GPUs: the next must-have

21st October 2013

Nat Bowers

0 0

Like the CPU or video processing unit found in today’s consumer and embedded systems, the GPU has turned from a nice-to-have feature in previous generations to a must-have necessity if you want a competitive solution for your target application. Benson Tao, Product Marketing Manager at Vivante Corporation, explore further in this ES Design magazine article.

Architected as a massively parallel SIMD (single instruction, multiple data) processing engine built for parallel workloads, a graphics processing unit or GPU is a specialised visual processor that is designed to accelerate graphics applications by rendering and creating images; 3D games and dynamic graphical user interfaces (GUIs) are examples of GPU workloads.
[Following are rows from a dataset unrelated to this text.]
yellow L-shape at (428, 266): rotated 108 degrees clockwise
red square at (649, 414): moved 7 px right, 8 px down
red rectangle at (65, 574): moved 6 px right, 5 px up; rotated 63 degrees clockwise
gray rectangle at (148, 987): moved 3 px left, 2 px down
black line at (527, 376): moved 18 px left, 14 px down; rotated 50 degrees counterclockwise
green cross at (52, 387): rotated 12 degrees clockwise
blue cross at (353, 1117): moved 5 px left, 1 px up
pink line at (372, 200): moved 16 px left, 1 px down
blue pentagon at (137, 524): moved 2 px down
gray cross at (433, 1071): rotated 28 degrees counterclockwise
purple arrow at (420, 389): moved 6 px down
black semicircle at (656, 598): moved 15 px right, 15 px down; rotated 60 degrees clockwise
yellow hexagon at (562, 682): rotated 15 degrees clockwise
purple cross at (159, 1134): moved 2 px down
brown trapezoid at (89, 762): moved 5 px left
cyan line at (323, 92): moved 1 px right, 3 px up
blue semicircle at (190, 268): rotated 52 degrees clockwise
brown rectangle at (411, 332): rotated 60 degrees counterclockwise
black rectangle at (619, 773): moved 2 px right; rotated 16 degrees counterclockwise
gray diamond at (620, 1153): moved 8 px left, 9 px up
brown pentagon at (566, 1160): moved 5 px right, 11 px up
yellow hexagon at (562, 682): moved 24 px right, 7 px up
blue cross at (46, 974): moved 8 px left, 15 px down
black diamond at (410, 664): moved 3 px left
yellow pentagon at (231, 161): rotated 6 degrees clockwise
Graphics is the most well-known use of parallelism, due to the need to process billions of pixels or vertices concurrently, per frame. Deep down, GPUs process independent vertices, primitives and fragments (pixels) in great numbers using a shader unit (SIMD processing unit). A shader is a basic computing element that executes graphics programs on a per-vertex, per-pixel or other primitive basis. Vertex programs manipulate object properties to enable fine grained control over positions, movement, vertex lighting and colour. Pixel or fragment programs compute pixel colour, shadows, object texture and lighting, and can be written to enhance images by adding real-life effects like blurring, edge enhancements or filtering. Other types of shader programs include geometry and tessellation shaders. GPUs can scale from one shader to thousands of shaders to give you an idea of the amount of parallelism you can achieve with the architecture. Leading edge, high performance shaders can run at over 1GHz, executing billions of instructions per cycle. Figure 1 shows a summary of the main architectural differences between a CPU and GPU, heterogeneous systems will feature both, partitioning the workload to take advantage of each core’s strengths.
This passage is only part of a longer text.